Capitalism developed in a certain way to support certain types of masculine, competitive, acquisitive, exploratory modes, and our power structures developed in a certain way like in the US, people who go to the Ivy League they master subjects but they also master the art of succeeding within power structures. So then establishment media, these are like thorough states of power structures. People apply that same type of sensibility they've developed to stay on top in those structures rather than being able to step back into a kind of systems design approach, just like Buckminster Fuller advocates where we sort of let go of our biasses, our establishment kind of constructs and rethink our relationship to the planet from the bottom up.

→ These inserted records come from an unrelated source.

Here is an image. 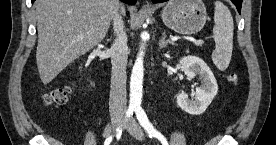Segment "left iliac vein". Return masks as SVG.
Returning a JSON list of instances; mask_svg holds the SVG:
<instances>
[{
	"label": "left iliac vein",
	"mask_w": 276,
	"mask_h": 145,
	"mask_svg": "<svg viewBox=\"0 0 276 145\" xmlns=\"http://www.w3.org/2000/svg\"><path fill=\"white\" fill-rule=\"evenodd\" d=\"M125 129H127L129 133L136 139L141 140L143 138V131L134 118H131L125 124Z\"/></svg>",
	"instance_id": "1"
}]
</instances>
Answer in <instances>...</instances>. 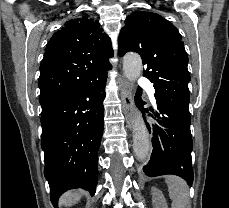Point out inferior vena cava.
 <instances>
[{
	"mask_svg": "<svg viewBox=\"0 0 229 208\" xmlns=\"http://www.w3.org/2000/svg\"><path fill=\"white\" fill-rule=\"evenodd\" d=\"M138 118H140V116H137L136 120H135V130H141L140 126H139V120Z\"/></svg>",
	"mask_w": 229,
	"mask_h": 208,
	"instance_id": "obj_1",
	"label": "inferior vena cava"
}]
</instances>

We're going to realize that humanity is in a symbiotic relationship with the whole system of the earth. We're like a gigantic planetary superorganism. And the organism has organs, and in a strange way like you got to ask yourself what are the organs in the collective human body, and you might say that corporations are the closest thing to those organs, like a media company is like our eyes and ears that take in raw data and convert it into memes so then the whole system operates according to what it sees. Energy companies are like a blood or circulation system that puts and brings energy fuled into the whole body. A sanitation company is like the liver or the kidney, breaking down waste matter. But the problem is that the corporations have been designed like artificial life-forms, and we created a game called the stock market, and we inject these life-forms into that game system. And we say the only way that they can survive and flourish is by enhancing financial profit and shareholder value. So since that's the prime directive we‘ve given to our artificial life-forms that's of course what they do. To maximize purely financial value you have to see things like ecological health and human health as kind of meaningless externalities. So it's very natural for corporations then to evade environmental restrictions, to corrupt governments, work with lobbyists and so on. We're kind of forcing to do that by the logic that we created and also within a corporation if that's the only directive to maximize financial value it's automatically over time going to self-slave sociopathic personality types because those are the people like the CEO of British Petroleum who went yaghting 3 days after they despoiled the Gulf of Mexico. That's an automatic process in this system. So ultimately we're going to have an awakening what we realize we need to redesign the game that we've created, so it's not just about financial profit, it's about biodiversity, the health of diverse local communities, local communities, local languages and cultures that also adds to the resilience of the system. And I think that we're going to have to come to that realization relatively soon.